A horror film habitually embraces magnified barbarity, supernatural tripe, lacerated limbs, or lacerated expectations. But, look deeper, and you’ll find that there’s a bit of thematic or political nuance sprinkled into the bloody concoction. Just look at how Jordan Peele’s Get Out tackled racial alienation, or how Wes Craven’s The People Under the Stairs toyed with underclass oppression. Jesse O’Brien’s Two Heads Creek is no different, although this time around, the political subtext isn’t truly profound.
The film opens with a title sequence imbued with red-hued animation of severed limbs. But what’s even more unsettling is the off the cuff portrait of post-Brexit Britain, which comes immediately after the jaunty title card. A close-up of a Polish sausage lying in the street fills the screen, which then gets run over by a tearaway on a bike. Near the mangled crime scene is a highly contentious poster that reads, “Immigrants Go Home.” The political climate of Britain is on-edge, at least for the Polish protagonist we soon meet.
We enter a Polish Sausage joint, where timid and cloddish butcher Norman (an endearingly craven Jordan Waller) is wallowing in a state of confusion and grief after his mother’s recent passing. Given the conversation of immigration going on across the nation, Norman is faced with jerks who vandalize his shop with bigoted statements, trying to coerce him to go back to Poland. Despite the distasteful remarks, Norman is determined to have his mother’s funeral at the butcher shop, for she was also a skilled butcher. Norman’s spirited twin sister Annabelle (an infectiously charismatic Kathryn Wilder), for the time being, is a dropout wannabe actress, who recently became the face of StoolAway, the trendy new laxative on the market.

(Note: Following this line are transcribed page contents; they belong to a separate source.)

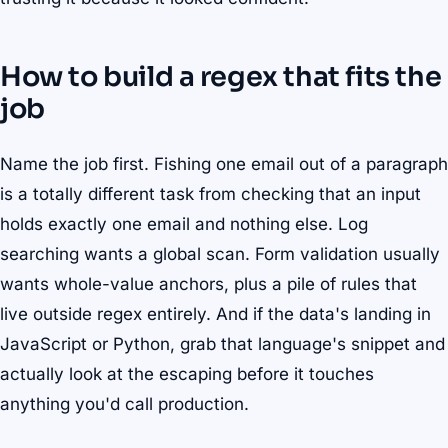
How to build a regex that fits the
job
Name the job first. Fishing one email out of a paragraph
is a totally different task from checking that an input
holds exactly one email and nothing else. Log
searching wants a global scan. Form validation usually
wants whole-value anchors, plus a pile of rules that
live outside regex entirely. And if the data's landing in
JavaScript or Python, grab that language's snippet and
actually look at the escaping before it touches
anything you'd call production.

“…the people of Two Heads Creek…have a hunger for human flesh and a senseless hatred of immigrants.”
Norman and Annabelle unite for their mother’s funeral, but it isn’t long before they find out that their biological mother is still out there. They trace her whereabouts to a bucolic little town in Queensland, Australia called Two Heads Creek. Out of curiosity, they venture from Great Britain to Australia. The twins are understandably unprepared for the peculiarity and horror they are about to face in this crooked little town.
On a crowded tour bus – which is packed with Asian immigrants – Norman and Annabelle meet Apple (Helen Dallimore), the Two Heads Creek tour guide who welcomes them into the community with open arms. As the siblings get off the bus, they’re instantly greeted by some of the zany inhabitants of the titular town. There’s Hans (Gary Sweet), the apparent leader of the group, Apple’s husband, Noah (Kevin Harrington), and their son Eric (a hilarious David Adlam), who’s always wearing an unfitting tank top.
As the people of Two Heads Creek are either suspiciously genial or overly contemptuous, the twins soon realize the bizarre residents have a hunger for human flesh and a senseless hatred of immigrants.
"…an amusing and blood-soaked satire on the pompous white folk of Australia."